Ullman, T. D., Goodman, N. D., & Tenenbaum, J. B. (2012). Theory learning as stochastic search in the language of thought. Cognitive Development, 27(4). doi:10.1016/j.cogdev.2012.07.005

Summary

In this paper, Ullman et al. suggest an algorithm-level approach for theory learning. In contrast to Griffiths & Tenenbaum and Kemp et al., which proposed computational-level models for theory learning, Ullman et al. build on previous work (i.e., they still use a hierarchical Bayesian model) and demonstrate that MCMC-like search procedure can account for similar learning dynamics as are found in children.

Methods

n/a

Algorithm

Ullman et al. express theories using Horn clauses, which are logical expressions of the form $r\leftarrow (f\wedge g\wedge\ldots{}\wedge s\wedge t)$ where each term is a predicate such as $f(X)$ or $s(X, Y)$, where $X$ and $Y$ are entities in the domain.
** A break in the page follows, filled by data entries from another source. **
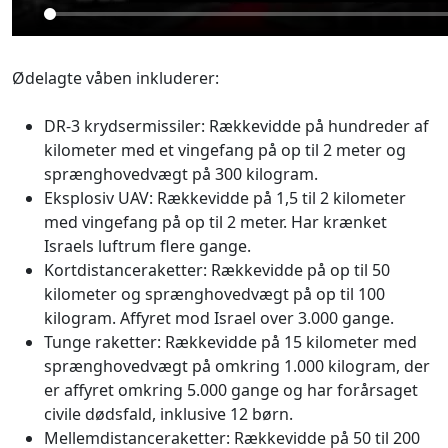
Ødelagte våben inkluderer:
DR-3 krydsermissiler: Rækkevidde på hundreder af
kilometer med et vingefang på op til 2 meter og
sprænghovedvægt på 300 kilogram.
Eksplosiv UAV: Rækkevidde på 1,5 til 2 kilometer
med vingefang på op til 2 meter. Har krænket
Israels luftrum flere gange.
Kortdistanceraketter: Rækkevidde på op til 50
kilometer og sprænghovedvægt på op til 100
kilogram. Affyret mod Israel over 3.000 gange.
Tunge raketter: Rækkevidde på 15 kilometer med
sprænghovedvægt på omkring 1.000 kilogram, der
er affyret omkring 5.000 gange og har forårsaget
civile dødsfald, inklusive 12 børn.
Mellemdistanceraketter: Rækkevidde på 50 til 200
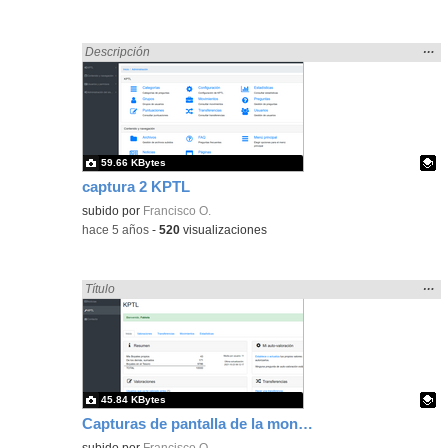
Mos
…
Encontrado «pantalla» en:
Descripción
la
ubic
de l
bús
59.66 KBytes
captura 2 KPTL
Contenido educativo.
subido por
Francisco O.
-
hace 5 años
-
520
visualizaciones
Mos
…
Encontrado «pantalla» en:
Título
la
ubic
de l
bús
45.84 KBytes
Capturas de pantalla de la moneda educativa Kptl_truth
Contenido educativo.
subido por
Francisco O.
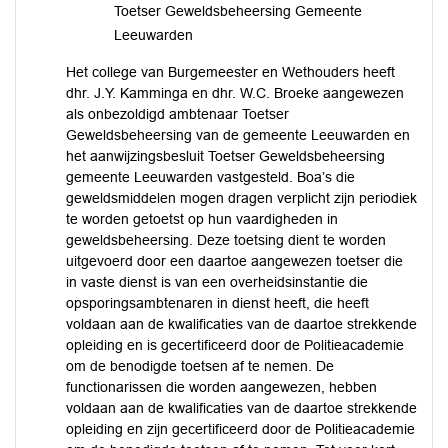
Toetser Geweldsbeheersing Gemeente
Leeuwarden
Het college van Burgemeester en Wethouders heeft
dhr. J.Y. Kamminga en dhr. W.C. Broeke aangewezen
als onbezoldigd ambtenaar Toetser
Geweldsbeheersing van de gemeente Leeuwarden en
het aanwijzingsbesluit Toetser Geweldsbeheersing
gemeente Leeuwarden vastgesteld. Boa’s die
geweldsmiddelen mogen dragen verplicht zijn periodiek
te worden getoetst op hun vaardigheden in
geweldsbeheersing. Deze toetsing dient te worden
uitgevoerd door een daartoe aangewezen toetser die
in vaste dienst is van een overheidsinstantie die
opsporingsambtenaren in dienst heeft, die heeft
voldaan aan de kwalificaties van de daartoe strekkende
opleiding en is gecertificeerd door de Politieacademie
om de benodigde toetsen af te nemen. De
functionarissen die worden aangewezen, hebben
voldaan aan de kwalificaties van de daartoe strekkende
opleiding en zijn gecertificeerd door de Politieacademie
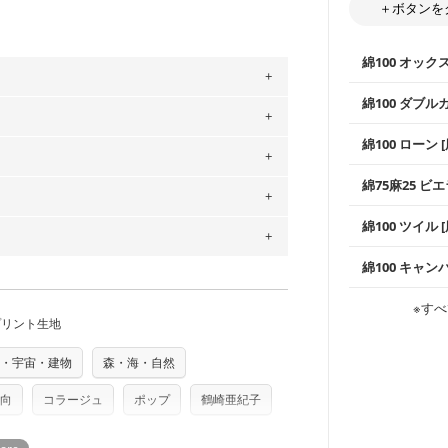
＋ボタンを
綿100 オック
綿100 ダブル
。
使いやすさNo
」、350cm購入の場合 → 購入数量「7」
綿100 ローン 
通気性の高さ
用している生地は６種類です。素材は
ックス生地は
柔らかくふん
ットン（ダブルガーゼ）・100％コットン（ロ
綿75麻25 ビエ
縫いやすいた
やハンカチな
は2個までとなります（一部例外有り）それ
0％コットン（ツイル）・100％コットン
い吸湿性・通
上質で薄手の
の表示が600円となり宅急便での配送とな
綿100 ツイル
※レッスンバ
シーズンで活
手触りの良さ
するため、
購入後の返品および交換は承る
ツイル生地が
プスなどに最
コットン75％
をお間違えのないようお願いします。思っ
～3営業日での発送となります。
綿100 キャン
・スタイ、お
ス生地よりも
商用利用可能です。ハンドメイドサイトな
・巾着袋、イ
承れません。予めご了承ください。
・マスク、ハ
は、4～5営業日後の発送となる場合がござ
・ハンカチ、
感を感じられ
などの布小物
綾織りの生地
す。「nunocoto fabric使用」といっ
・ブラウス、
※すべ
・ブラウス、
・布団カバー
がらも柔らか
・パジャマな
プリント生地
る全ての問題、クレームにつきましては当
・ギャザーが
ちら
・シャツ、ワ
・シャツなど
す。1枚でも
当店のキャンバ
任を負いませんのでご了承ください）
どの大人服
・スカート、
り次第、順次発送いたします。
トに向いてい
もっと詳しく
夫で高い耐久
・宇宙・建物
森・海・自然
もっと詳しく
・スカート、
つカット希望」などご記載ください（50cm
ズ）および柄がえらべるキットに付属された
ンケースなど
も服
もっと詳しく
さい。型紙自体の転用・販売および型紙を
・レッスンバ
す。
向
コラージュ
ポップ
鶴崎亜紀子
・布団カバー
・トートバッ
ていただいております。
る
・甚平、浴衣
・カーテン、
・トートバッ
アイテム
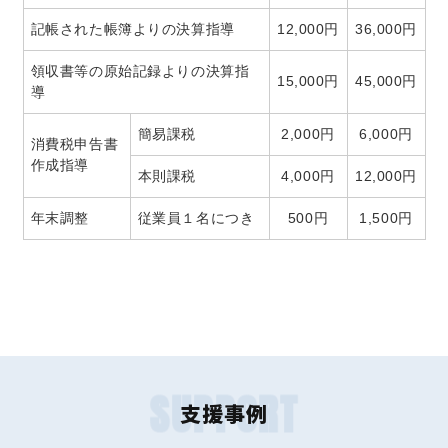
記帳された帳簿よりの決算指導
12,000円
36,000円
領収書等の原始記録よりの決算指
15,000円
45,000円
導
簡易課税
2,000円
6,000円
消費税申告書
作成指導
本則課税
4,000円
12,000円
年末調整
従業員１名につき
500円
1,500円
SUPPORT
支援事例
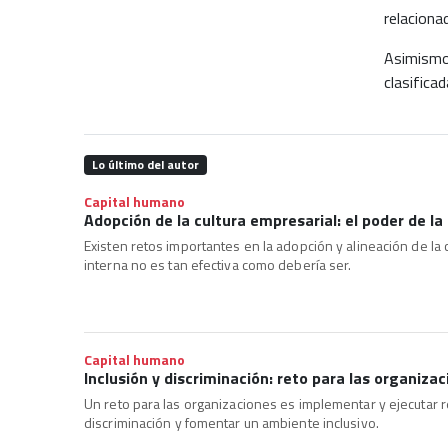
relaciona
Asimismo,
clasifica
Lo último del autor
Capital humano
Adopción de la cultura empresarial: el poder de l
Existen retos importantes en la adopción y alineación de la
interna no es tan efectiva como debería ser.
Capital humano
Inclusión y discriminación: reto para las organiz
Un reto para las organizaciones es implementar y ejecutar r
discriminación y fomentar un ambiente inclusivo.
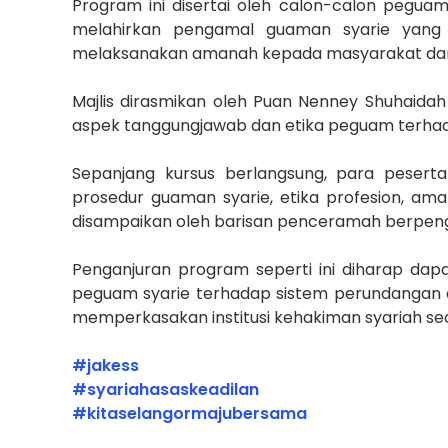
Program ini disertai oleh calon-calon peguam
melahirkan pengamal guaman syarie yang be
melaksanakan amanah kepada masyarakat dan i
Majlis dirasmikan oleh Puan Nenney Shuhaida
aspek tanggungjawab dan etika peguam terha
Sepanjang kursus berlangsung, para peserta
prosedur guaman syarie, etika profesion, a
disampaikan oleh barisan penceramah berpen
Penganjuran program seperti ini diharap d
peguam syarie terhadap sistem perundangan d
memperkasakan institusi kehakiman syariah se
#jakess
#syariahasaskeadilan
#kitaselangormajubersama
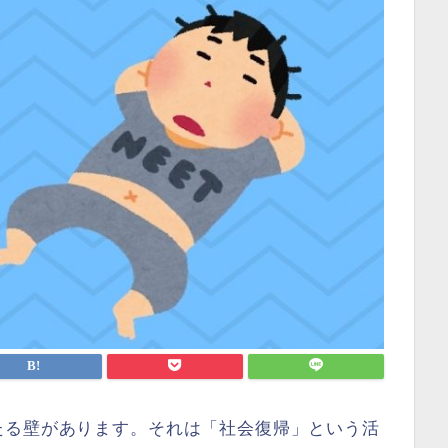
たる壁があります。それは「社会復帰」という活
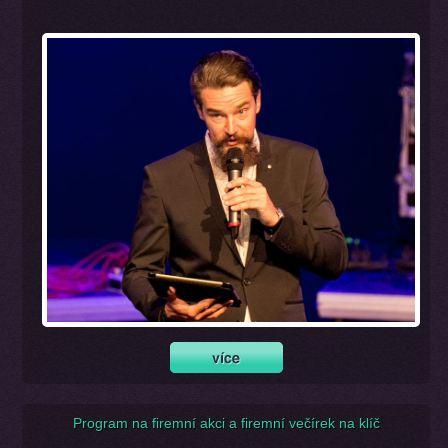
Program na firemní akci a firemní večírek na klíč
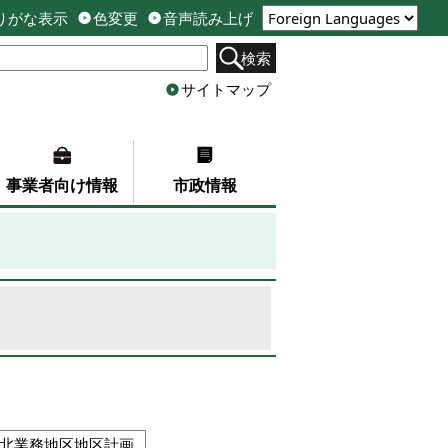
りがな表示
色変更
音声読み上げ
検索
サイトマップ
事業者向け情報
市政情報
柳北業務地区地区計画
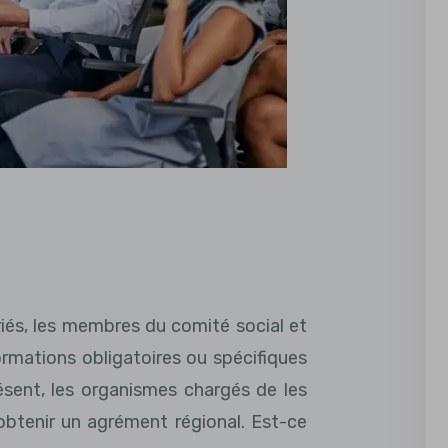
riés, les membres du comité social et
rmations obligatoires ou spécifiques
ésent, les organismes chargés de les
obtenir un agrément régional. Est-ce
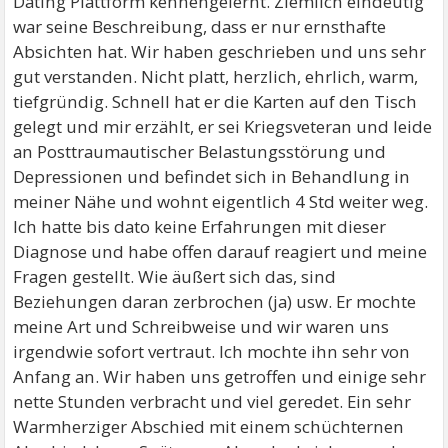
Dating Plattform kennengelernt. Ziemlich eindeutig
war seine Beschreibung, dass er nur ernsthafte
Absichten hat. Wir haben geschrieben und uns sehr
gut verstanden. Nicht platt, herzlich, ehrlich, warm,
tiefgründig. Schnell hat er die Karten auf den Tisch
gelegt und mir erzählt, er sei Kriegsveteran und leide
an Posttraumautischer Belastungsstörung und
Depressionen und befindet sich in Behandlung in
meiner Nähe und wohnt eigentlich 4 Std weiter weg.
Ich hatte bis dato keine Erfahrungen mit dieser
Diagnose und habe offen darauf reagiert und meine
Fragen gestellt. Wie äußert sich das, sind
Beziehungen daran zerbrochen (ja) usw. Er mochte
meine Art und Schreibweise und wir waren uns
irgendwie sofort vertraut. Ich mochte ihn sehr von
Anfang an. Wir haben uns getroffen und einige sehr
nette Stunden verbracht und viel geredet. Ein sehr
Warmherziger Abschied mit einem schüchternen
A theory $T$ is produced from a univeresal theory grammar $U$, which is a probabilistic context-free Horn clause grammar (PHCG). This grammar includes what they call law templates which encode assumptions for what types of laws are good. For example, one template is $F(X,Y)\leftarrow F(X,Z)\wedge F(Z,Y)$ which captures transitivity. The $F$ could then be replaced with something like $\mathrm{interacts}(\cdot{})$.

Together, the grammar and the templates specify the prior $p(T\vert U)$ over theories. A particular theory—for example, in the magnetism domain—might have core predicates $f(X)$ and $g(X)$, surface predicates of $interacts(X, Y)$, and laws such as:

$\begin{align*} \mathrm{interacts}(X, Y)&\leftarrow f(X)\wedge f(Y)\\ \mathrm{interacts}(X, Y)&\leftarrow f(X)\wedge g(Y)\\ \mathrm{interacts}(X, Y)&\leftarrow \mathrm{interacts}(Y, X) \end{align*}$

Given a theory, a model $M$ can be produced which fits the data. For example, in the magnetism domain, the model might assign magnets to $f(X)$ and magnetic objects to $g(X)$ (and everything else unassigned). The prior on models $p(M\vert T)$ is a beta prior (per binary fact).

Finally, the data $D$ are actual observations, for example, “this object interacts with this other object”. The likelihood $p(D\vert M, T)$ is Bernoulli.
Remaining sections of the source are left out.